While the Boston Red Sox enjoyed David Ortiz's improbable rise to greatness, the Twins had their moments, too.
Four of them:
- When Ron Gardenhire took over as manager of the Twins, his first bonding ritual of his first spring training involved putting an exploding golf ball on a tee and daring Ortiz to hit it, with predictable results. Ortiz roared. Gardenhire had found the right comic foil for the season.
- Ortiz was thrown out of a game in Kansas City for arguing calls at home plate. When the team returned to the clubhouse after the game, Ortiz was dressed and sitting at a table, from which he unleashed a not-safe-for-workplace comedy routine that lasted until they boarded the bus.
- On another day in Kansas City, Ortiz launched a long home run to right, then revealed after the game that he had done so with a broken hamate bone. It takes talent to hit a home run in the big leagues. It takes something more than talent to homer with a broken wrist.
- On Dec. 15, 2002, Ortiz was playing in the Dominican winter league when the Twins designated him for assignment. I was in the country doing stories on Twins players, including Cristian Guzman, and I sat with Ortiz in the dugout. He was despondent. He shrugged, sadly — then hit a long home run early in the game.
That proved to be an omen. Within one season, Ortiz went from Bruce Banner to The Hulk, developing into one of the best power and clutch hitters in modern baseball history while elevating the Red Sox to their first two World Series titles since their reverse-Ortiz move — trading Babe Ruth to the Yankees.
Ortiz had the last laugh on the Twins, and he kept laughing, frequently ridiculing Minnesota's efforts to have him hit to all fields and occasionally produce productive outs.

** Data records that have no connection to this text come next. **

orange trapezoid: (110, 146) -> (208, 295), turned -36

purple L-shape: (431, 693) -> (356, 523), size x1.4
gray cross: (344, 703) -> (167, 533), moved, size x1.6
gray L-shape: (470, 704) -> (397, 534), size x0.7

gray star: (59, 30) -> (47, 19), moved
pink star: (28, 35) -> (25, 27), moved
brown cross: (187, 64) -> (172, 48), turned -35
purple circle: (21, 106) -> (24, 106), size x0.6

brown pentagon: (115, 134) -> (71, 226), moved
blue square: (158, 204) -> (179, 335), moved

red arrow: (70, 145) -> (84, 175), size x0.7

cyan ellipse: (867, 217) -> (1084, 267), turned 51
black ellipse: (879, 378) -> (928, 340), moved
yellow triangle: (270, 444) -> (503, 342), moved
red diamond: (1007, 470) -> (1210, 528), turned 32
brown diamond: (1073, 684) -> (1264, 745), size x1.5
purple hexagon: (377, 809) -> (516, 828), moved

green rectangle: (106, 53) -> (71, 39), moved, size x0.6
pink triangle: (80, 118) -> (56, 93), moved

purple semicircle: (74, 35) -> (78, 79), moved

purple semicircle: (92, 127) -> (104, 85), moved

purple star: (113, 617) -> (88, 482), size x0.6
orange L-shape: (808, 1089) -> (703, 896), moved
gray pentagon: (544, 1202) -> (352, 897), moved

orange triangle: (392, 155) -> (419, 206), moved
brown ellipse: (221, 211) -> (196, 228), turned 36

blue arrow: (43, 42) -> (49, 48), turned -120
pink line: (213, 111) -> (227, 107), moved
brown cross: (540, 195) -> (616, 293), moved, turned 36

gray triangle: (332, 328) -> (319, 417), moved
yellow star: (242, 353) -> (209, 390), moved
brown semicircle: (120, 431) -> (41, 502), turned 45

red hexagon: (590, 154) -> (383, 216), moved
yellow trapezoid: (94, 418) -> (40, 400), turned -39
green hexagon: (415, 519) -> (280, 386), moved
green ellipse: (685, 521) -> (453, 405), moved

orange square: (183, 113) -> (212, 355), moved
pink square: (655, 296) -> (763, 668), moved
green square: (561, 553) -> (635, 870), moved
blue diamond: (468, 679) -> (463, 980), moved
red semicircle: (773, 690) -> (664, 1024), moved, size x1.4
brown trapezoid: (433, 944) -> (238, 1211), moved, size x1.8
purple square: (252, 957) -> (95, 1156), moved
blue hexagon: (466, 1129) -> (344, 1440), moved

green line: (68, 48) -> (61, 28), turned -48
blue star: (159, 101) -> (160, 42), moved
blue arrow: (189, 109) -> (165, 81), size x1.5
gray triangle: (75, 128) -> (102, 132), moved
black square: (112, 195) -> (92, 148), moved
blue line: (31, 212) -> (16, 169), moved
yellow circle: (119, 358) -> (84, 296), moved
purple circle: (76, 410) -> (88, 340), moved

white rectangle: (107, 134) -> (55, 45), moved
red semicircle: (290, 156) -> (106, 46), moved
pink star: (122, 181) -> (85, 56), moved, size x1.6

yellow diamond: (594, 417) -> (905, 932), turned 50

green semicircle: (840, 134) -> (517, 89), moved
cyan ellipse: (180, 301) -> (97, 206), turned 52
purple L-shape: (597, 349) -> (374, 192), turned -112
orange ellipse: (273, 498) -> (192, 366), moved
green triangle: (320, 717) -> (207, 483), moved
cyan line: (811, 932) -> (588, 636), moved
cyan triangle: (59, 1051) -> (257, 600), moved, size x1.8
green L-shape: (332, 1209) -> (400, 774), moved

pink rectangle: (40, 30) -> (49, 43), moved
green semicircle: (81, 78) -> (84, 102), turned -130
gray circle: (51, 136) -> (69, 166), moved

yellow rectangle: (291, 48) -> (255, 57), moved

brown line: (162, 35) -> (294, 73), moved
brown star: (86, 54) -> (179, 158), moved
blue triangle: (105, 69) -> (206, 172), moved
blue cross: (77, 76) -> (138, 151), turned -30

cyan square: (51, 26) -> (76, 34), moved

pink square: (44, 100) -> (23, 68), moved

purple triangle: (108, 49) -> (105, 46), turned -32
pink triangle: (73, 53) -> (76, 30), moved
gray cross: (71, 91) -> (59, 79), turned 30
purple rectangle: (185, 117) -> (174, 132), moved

The Twins' decision was made further questionable by its accompanying moves: Placing shortstop Jose Morban on the big-league roster, and making room for Matthew LeCroy to become the team's DH.
Morban enjoyed 71 big-league at-bats, all for Baltimore. LeCroy, a former first-round draft pick, would hit 45 homers over his next and last five years in the big leagues.
Ortiz would hit 46 home runs in his final season alone, in 2016.
The Twins had reason to release Ortiz. He had failed to stay healthy, and sometimes appeared out of shape. His stock around baseball was so low that he signed, in late January, with Boston to be a backup first baseman to Jeremy Giambi, on a one-year deal for $1.25 million — what teams were paying bad middle relievers.